My next conscious memory is waking up around 4 AM in the ICU unit of Meridien Park Hospital in Tualitin, about fifteen miles south of Portland.
Lauren (who was holding my hand), Carter, my daughter Heather, and her boyfriend Eli were there with me as was my new cardiologist Dr. Miguel Gomez, the man who had spoken to me before my surgery. Dr. Gomez explained that they had inserted a stent in the blocked artery that had caused the heart attack. I was amazed to learn that the stent had been put in place by inserting a wire near my groin and then guiding it via computer images up into the blocked artery. The stent opens the artery and is medicated to prevent both infection and rejection.
It was beyond comforting to see my family there with me. Little did I know at the time, but Lauren had already spoken to our other daughters Tabitha, Cari, and Brenna who had in turn booked themselves on planes to fly in that very day from Texas and California.
Lauren has been the absolute love of my life since we first met eight years ago. She is the strongest, most loving, most supportive, and most nurturing woman I could have possibly imagined even in my wildest dreams. And there she was, already having been up all night, having witnessed my death twice, and yet gathering and nurturing our large family ,and still transmitting so much love through her hand into mine that the energy would have healed any heart that ever beat in a human chest.
I also knew, with a deep and remorseful pang that will resonate in my being forever, that Lauren had seen this heart attack coming and had warned me, no, begged me for almost three years to change my eating habits so it wouldn’t happen. I am seventeen years older than Lauren and her only request had always been for me to take better care of myself so we could spend as many decades together as possible. To my eternal chagrin, I had ignored her pleas so here she was, living out what she had often tearfully told me was her worst nightmare. Given this second chance, I am resolved to spend the rest of my life making sure I never hurt or frighten her–or my family– again. Ever.
I was then told that my heart had indeed stopped again on the operating table so I had actually been shocked back to life four times in less than an hour.
I was so full of drugs, and also in a state of shock, that the whole episode seemed unreal. I had died? Really? Sure, here I was in the hospital ICU having just undergone emergency heart surgery after flatlining four times, hooked up to IVs in both hands, heart monitors strapped to my chest, and an oxygen mask around my face to help me breathe. My family looked shocked, drained, and relieved all at once.
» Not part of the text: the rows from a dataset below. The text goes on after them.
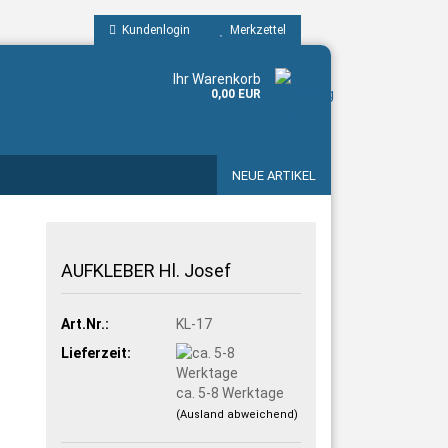
Kundenlogin
Merkzettel
Ihr Warenkorb
0,00 EUR
NEUE ARTIKEL
AUFKLEBER Hl. Josef
Art.Nr.:
KL-17
Lieferzeit:
ca. 5-8 Werktage
(Ausland abweichend)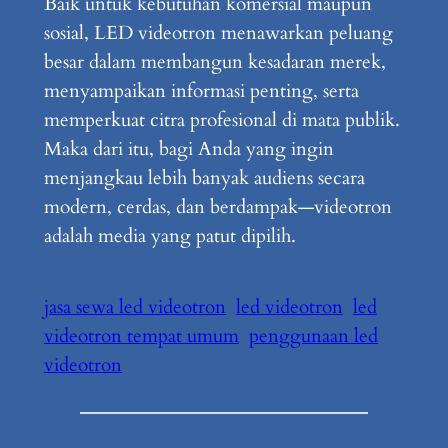
Baik untuk kebutuhan komersial maupun
sosial, LED videotron menawarkan peluang
besar dalam membangun kesadaran merek,
menyampaikan informasi penting, serta
memperkuat citra profesional di mata publik.
Maka dari itu, bagi Anda yang ingin
menjangkau lebih banyak audiens secara
modern, cerdas, dan berdampak—videotron
adalah media yang patut dipilih.
jasa sewa led videotron
led videotron
led
videotron tempat umum
penggunaan led
videotron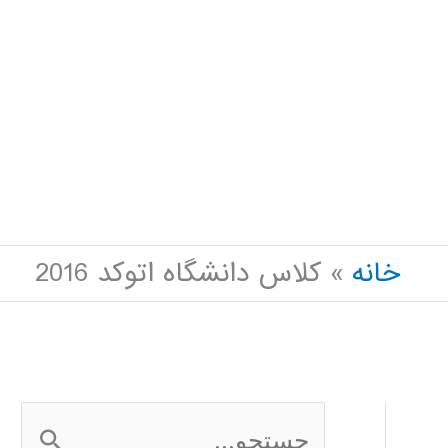
خانه
کلاس دانشگاه اتوکد 2016
ج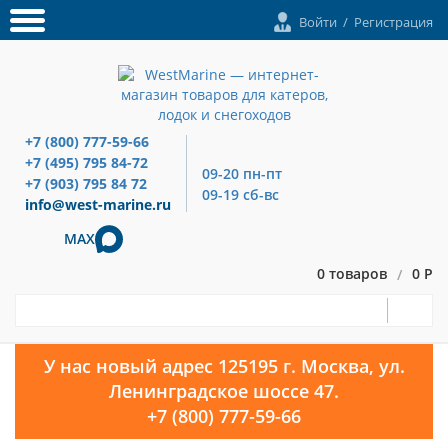
Войти
/
Регистрация
+7 (800) 777-59-66
+7 (495) 795 84-72
09-20 пн-пт
+7 (903) 795 84 72
09-19 сб-вс
info@west-marine.ru
MAX
0 товаров
0 Р
/
У нас новый адрес 125195 г. Москва, ул.
Ленинградское шоссе 47.
+7 (800) 777-59-66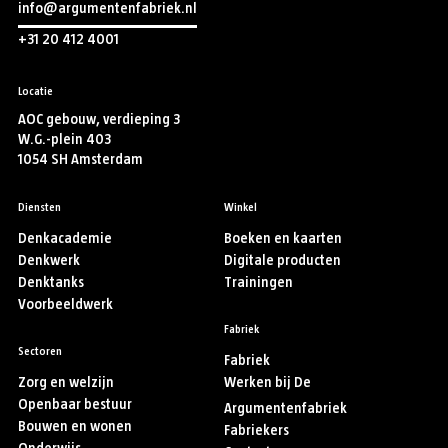
info@argumentenfabriek.nl
+31 20 412 4001
Locatie
AOC gebouw, verdieping 3
W.G.-plein 403
1054 SH Amsterdam
Diensten
Winkel
Denkacademie
Boeken en kaarten
Denkwerk
Digitale producten
Denktanks
Trainingen
Voorbeeldwerk
Fabriek
Sectoren
Fabriek
Zorg en welzijn
Werken bij De
Openbaar bestuur
Argumentenfabriek
Bouwen en wonen
Fabriekers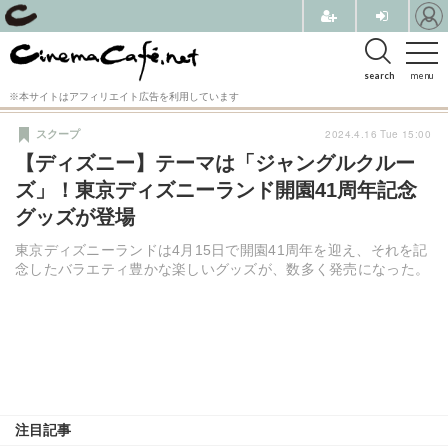
search
menu
※本サイトはアフィリエイト広告を利用しています
2024.4.16 Tue 15:00
スクープ
【ディズニー】テーマは「ジャングルクルー
ズ」！東京ディズニーランド開園41周年記念
グッズが登場
東京ディズニーランドは4月15日で開園41周年を迎え、それを記
念したバラエティ豊かな楽しいグッズが、数多く発売になった。
注目記事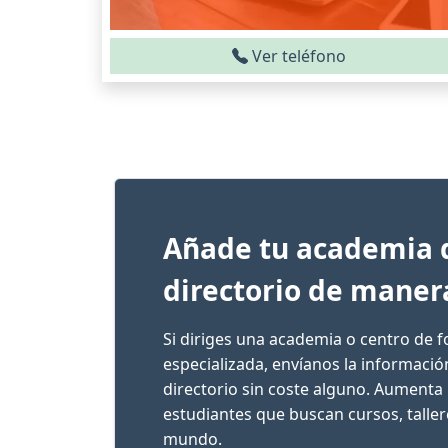
Ver teléfono
Añade tu academia 
directorio de maner
Si diriges una academia o centro de 
especializada, envíanos la informaci
directorio sin coste alguno. Aumenta 
estudiantes que buscan cursos, talle
mundo.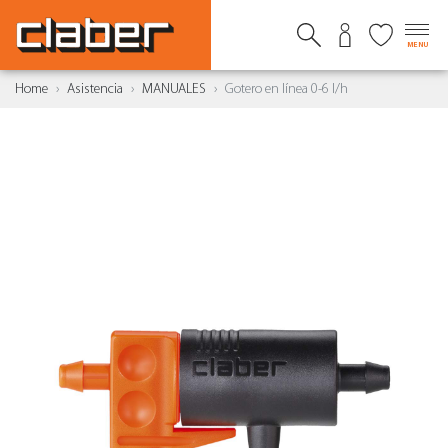
MENU
Home
Asistencia
MANUALES
Gotero en línea 0-6 l/h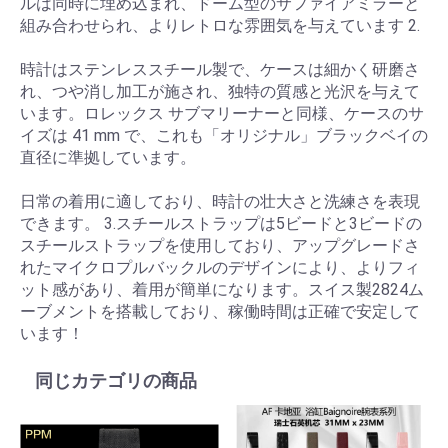
ルは同時に埋め込まれ、ドーム型のサファイアミラーと
組み合わせられ、よりレトロな雰囲気を与えています 2.
時計はステンレススチール製で、ケースは細かく研磨さ
れ、つや消し加工が施され、独特の質感と光沢を与えて
います。ロレックス サブマリーナーと同様、ケースのサ
イズは 41 mm で、これも「オリジナル」ブラックベイの
直径に準拠しています。
日常の着用に適しており、時計の壮大さと洗練さを表現
できます。 3.スチールストラップは5ビードと3ビードの
スチールストラップを使用しており、アップグレードさ
れたマイクロプルバックルのデザインにより、よりフィ
ット感があり、着用が簡単になります。スイス製2824ム
ーブメントを搭載しており、稼働時間は正確で安定して
います！
同じカテゴリの商品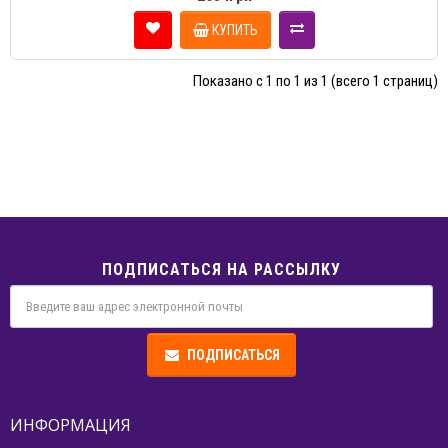
КУПИТЬ
Показано с 1 по 1 из 1 (всего 1 страниц)
ПОДПИСАТЬСЯ НА РАССЫЛКУ
ПОДПИСАТЬСЯ
ИНФОРМАЦИЯ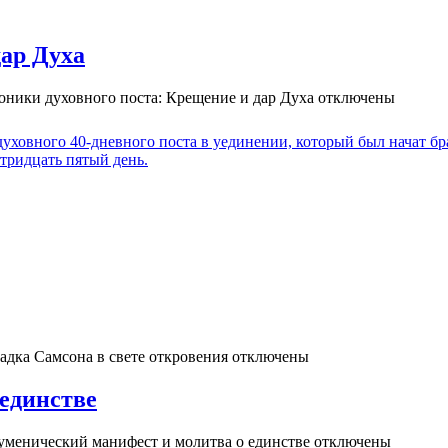
дар Духа
оники духовного поста: Крещение и дар Духа
отключены
духовного 40-дневного поста в уединении, который был начат б
 тридцать пятый день.
адка Самсона в свете откровения
отключены
единстве
уменический манифест и молитва о единстве
отключены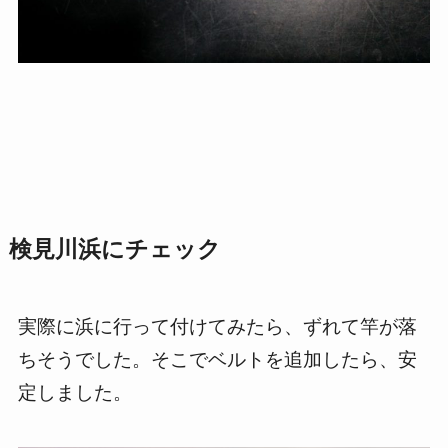
検見川浜にチェック
実際に浜に行って付けてみたら、ずれて竿が落
ちそうでした。そこでベルトを追加したら、安
定しました。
But I kept thinking: “Really? That happened? But I really don’t feel like I almost died. Really?”
It was only a couple of hours later that the truth really hit me.
A nurse had just changed some of the IV fluids and asked me how I felt. When I responded that it was hard for me to believe everything that had happened, she said:
“Mr. Simon, your heart stopped four times. Ninety percent of the people who have that happen to them, don’t survive it. Ninety percent. You must have a very strong heart…but you also have to understand that you being alive and talking to me right now is nothing less than a miracle.”